Ever wondered how technology is changing the discovery process? This weekend, I stumbled upon an article written by Peter S. Vogel about the impact of electronically stored information (“ESI”) on litigation and arbitration.
Here is an excerpt:
In 2006, the federal rules of civil procedure (and since then, many state rules as well) were changed to specifically deal with ESI. If you have been reading any reports of trials, you will know that there have been some very high-profile companies that have lost millions of dollars as a result of destruction of emails (Zubulake v. UBS), failing to provide all 14,000 backup tapes of emails during discovery (Coleman v. Morgan Stanley), or hiding more than 41,000 relevant emails (Qualcomm Inc (Nasdaq: QCOM). v. Broadcom). All of these cases could have avoided such litigation disaster had the lawyers and ITbeen communicating.

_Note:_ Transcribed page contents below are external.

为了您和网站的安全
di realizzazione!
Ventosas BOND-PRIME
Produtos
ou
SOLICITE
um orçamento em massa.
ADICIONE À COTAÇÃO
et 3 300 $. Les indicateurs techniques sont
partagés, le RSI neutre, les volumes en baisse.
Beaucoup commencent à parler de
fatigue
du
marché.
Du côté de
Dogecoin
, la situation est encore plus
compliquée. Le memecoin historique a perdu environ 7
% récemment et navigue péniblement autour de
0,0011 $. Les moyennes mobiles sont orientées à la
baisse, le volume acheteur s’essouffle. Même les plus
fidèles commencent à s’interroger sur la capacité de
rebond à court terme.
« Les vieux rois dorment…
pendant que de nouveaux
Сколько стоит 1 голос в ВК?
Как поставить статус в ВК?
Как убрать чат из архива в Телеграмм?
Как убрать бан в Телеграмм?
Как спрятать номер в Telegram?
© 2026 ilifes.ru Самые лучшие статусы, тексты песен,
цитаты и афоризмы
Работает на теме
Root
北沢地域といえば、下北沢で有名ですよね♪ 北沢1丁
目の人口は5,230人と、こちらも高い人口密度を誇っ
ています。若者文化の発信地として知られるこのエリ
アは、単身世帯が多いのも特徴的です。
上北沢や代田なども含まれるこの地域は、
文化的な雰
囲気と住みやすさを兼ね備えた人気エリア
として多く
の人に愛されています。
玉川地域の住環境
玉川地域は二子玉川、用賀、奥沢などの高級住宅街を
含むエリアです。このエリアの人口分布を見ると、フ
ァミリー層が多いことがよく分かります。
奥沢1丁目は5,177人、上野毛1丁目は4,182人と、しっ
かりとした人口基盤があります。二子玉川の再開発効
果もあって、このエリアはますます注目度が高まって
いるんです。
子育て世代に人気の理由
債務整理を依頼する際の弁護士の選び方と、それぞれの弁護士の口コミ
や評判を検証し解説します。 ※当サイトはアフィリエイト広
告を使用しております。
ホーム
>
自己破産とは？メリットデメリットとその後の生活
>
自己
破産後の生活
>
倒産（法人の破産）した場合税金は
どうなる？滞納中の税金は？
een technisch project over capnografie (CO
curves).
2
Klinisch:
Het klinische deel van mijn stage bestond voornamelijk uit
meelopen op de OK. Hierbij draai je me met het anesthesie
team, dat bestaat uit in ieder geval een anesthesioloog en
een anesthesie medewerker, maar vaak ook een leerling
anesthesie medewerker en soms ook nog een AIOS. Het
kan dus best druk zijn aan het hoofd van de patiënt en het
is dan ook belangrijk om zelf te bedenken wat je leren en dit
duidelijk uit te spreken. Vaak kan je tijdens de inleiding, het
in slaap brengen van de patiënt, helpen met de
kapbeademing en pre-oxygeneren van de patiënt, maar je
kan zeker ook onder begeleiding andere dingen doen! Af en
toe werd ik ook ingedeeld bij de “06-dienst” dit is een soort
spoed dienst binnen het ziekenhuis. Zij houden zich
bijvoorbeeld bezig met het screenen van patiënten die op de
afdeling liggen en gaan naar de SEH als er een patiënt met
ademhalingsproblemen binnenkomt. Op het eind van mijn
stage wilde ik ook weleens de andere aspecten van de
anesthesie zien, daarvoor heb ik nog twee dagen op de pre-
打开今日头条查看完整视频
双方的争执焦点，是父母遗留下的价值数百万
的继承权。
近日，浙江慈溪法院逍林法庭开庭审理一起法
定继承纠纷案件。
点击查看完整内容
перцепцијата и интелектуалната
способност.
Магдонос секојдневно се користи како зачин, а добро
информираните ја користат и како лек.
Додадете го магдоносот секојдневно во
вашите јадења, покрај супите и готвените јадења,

When evidence has been destroyed (spoliated), a judge or arbitration panel can grant a verdict against the destroying party, fine the party, or issue an adverse inference to the jury. An adverse inference directs the jury to assume that the reason the party destroyed the evidence was that it was adverse to its claims in the lawsuit. Most of the time, juries will accept the judge’s instructions and agree that the evidence destroyed was damaging, which is what happened in the Zubulake and Coleman cases.
Mr. Vogel concludes that:
Judges and arbitration panels are having to come to grips with the fact that they have to understand ESI, since every case has some critical evidence that is only electronic. However, only about 5 percent of the cases filed actually go to trial, and most litigation is settled during the discovery process.